:: WORK INSTRUCTIONS ::
Below are the records; extract from them the line containing "uth Sydney was" to the line containing "This year’s Collegiate Week offered appr", both lines included, exactly and with no pictures.

(Collected data entries)

┄┄┄┄┄┄

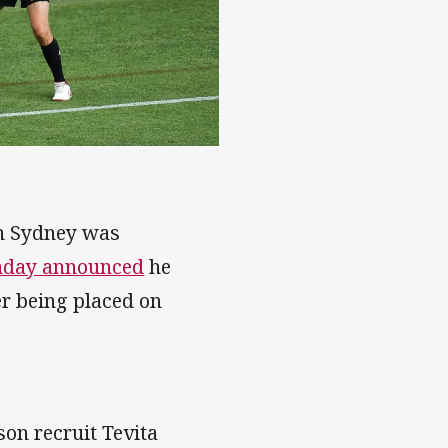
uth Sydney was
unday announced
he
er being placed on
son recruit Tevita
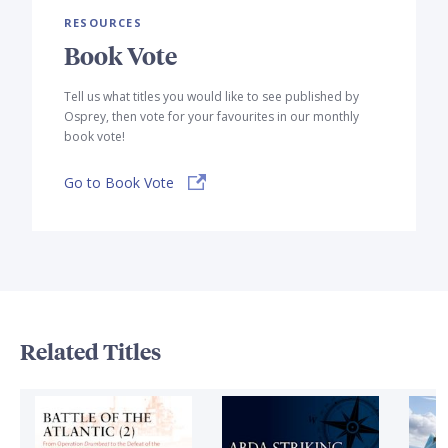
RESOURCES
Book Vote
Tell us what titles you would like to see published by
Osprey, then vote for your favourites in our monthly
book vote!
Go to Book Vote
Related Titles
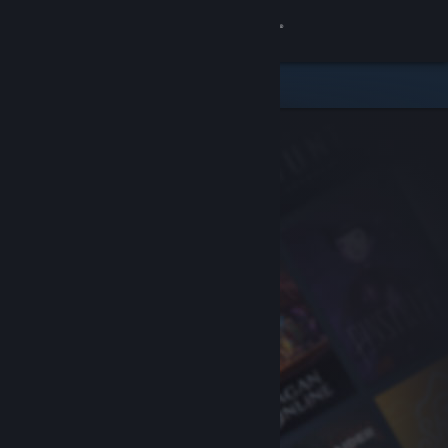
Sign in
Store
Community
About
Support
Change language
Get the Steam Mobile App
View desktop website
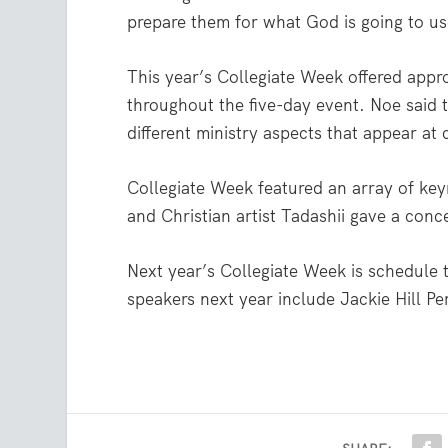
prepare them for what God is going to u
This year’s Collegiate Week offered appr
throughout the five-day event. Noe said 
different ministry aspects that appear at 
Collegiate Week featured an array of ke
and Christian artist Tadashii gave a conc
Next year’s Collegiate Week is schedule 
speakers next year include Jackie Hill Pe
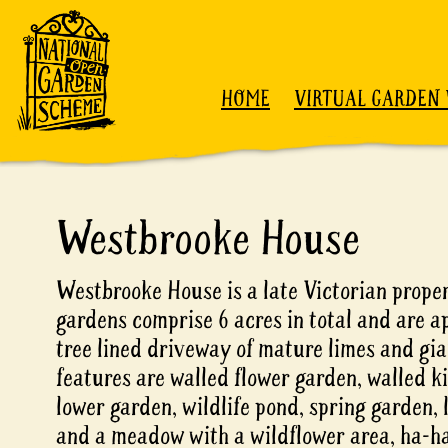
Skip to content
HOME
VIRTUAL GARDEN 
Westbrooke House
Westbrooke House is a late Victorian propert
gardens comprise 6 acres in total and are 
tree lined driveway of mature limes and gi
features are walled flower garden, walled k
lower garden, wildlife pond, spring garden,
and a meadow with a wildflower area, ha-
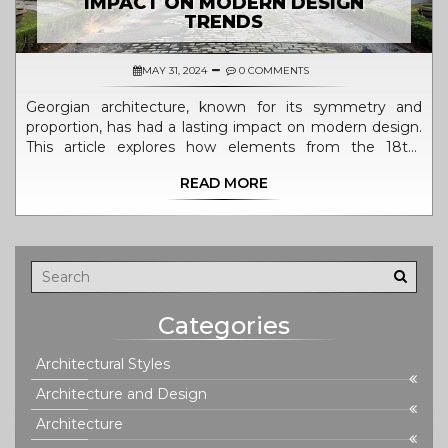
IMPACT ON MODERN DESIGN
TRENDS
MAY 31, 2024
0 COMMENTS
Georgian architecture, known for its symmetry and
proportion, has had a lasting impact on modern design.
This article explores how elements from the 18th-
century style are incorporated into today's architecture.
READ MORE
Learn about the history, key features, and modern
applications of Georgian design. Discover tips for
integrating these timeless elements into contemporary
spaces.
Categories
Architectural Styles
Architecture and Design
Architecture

┄┄┄┄┄┄

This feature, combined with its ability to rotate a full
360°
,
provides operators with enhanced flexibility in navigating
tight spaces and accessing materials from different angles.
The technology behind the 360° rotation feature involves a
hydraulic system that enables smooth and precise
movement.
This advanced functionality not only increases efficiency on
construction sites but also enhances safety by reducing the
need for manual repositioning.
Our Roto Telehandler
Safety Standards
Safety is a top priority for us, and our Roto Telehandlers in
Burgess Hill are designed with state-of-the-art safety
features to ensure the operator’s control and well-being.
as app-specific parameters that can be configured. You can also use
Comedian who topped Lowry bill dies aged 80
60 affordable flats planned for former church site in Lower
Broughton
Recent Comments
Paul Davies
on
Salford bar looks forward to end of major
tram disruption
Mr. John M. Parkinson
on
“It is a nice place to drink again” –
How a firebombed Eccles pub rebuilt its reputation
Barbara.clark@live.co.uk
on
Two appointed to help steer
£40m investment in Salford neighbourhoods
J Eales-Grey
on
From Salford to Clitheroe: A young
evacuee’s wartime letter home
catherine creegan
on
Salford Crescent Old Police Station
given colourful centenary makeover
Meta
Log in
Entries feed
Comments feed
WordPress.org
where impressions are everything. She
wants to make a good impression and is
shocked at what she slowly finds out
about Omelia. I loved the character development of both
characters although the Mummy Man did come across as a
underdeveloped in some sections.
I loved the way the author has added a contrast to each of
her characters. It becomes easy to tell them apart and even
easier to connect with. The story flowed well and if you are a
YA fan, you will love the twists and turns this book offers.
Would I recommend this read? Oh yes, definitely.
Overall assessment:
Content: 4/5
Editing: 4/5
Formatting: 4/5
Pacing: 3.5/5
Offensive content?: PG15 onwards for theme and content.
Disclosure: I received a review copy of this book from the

┄┄┄┄┄┄

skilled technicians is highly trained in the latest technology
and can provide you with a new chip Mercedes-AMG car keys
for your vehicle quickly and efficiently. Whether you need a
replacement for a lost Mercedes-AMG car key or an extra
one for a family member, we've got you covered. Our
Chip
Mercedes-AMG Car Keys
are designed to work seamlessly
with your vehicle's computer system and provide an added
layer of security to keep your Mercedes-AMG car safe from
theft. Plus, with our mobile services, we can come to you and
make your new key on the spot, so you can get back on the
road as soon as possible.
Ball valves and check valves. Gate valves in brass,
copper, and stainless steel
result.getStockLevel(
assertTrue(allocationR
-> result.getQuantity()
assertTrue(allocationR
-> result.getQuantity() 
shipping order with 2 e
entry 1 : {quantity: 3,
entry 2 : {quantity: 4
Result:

┄┄┄┄┄┄

:: RESPONSE TO THE TASK ::
uth Sydney was
unday announced
he
er being placed on
son recruit Tevita
RESOURCES
Book Vote
Tell us what titles you would like to see published by
Osprey, then vote for your favourites in our monthly
book vote!
Go to Book Vote
Related Titles
Sign in
Store
Community
About
Support
Change language
Get the Steam Mobile App
View desktop website
prepare them for what God is going to u
This year’s Collegiate Week offered appr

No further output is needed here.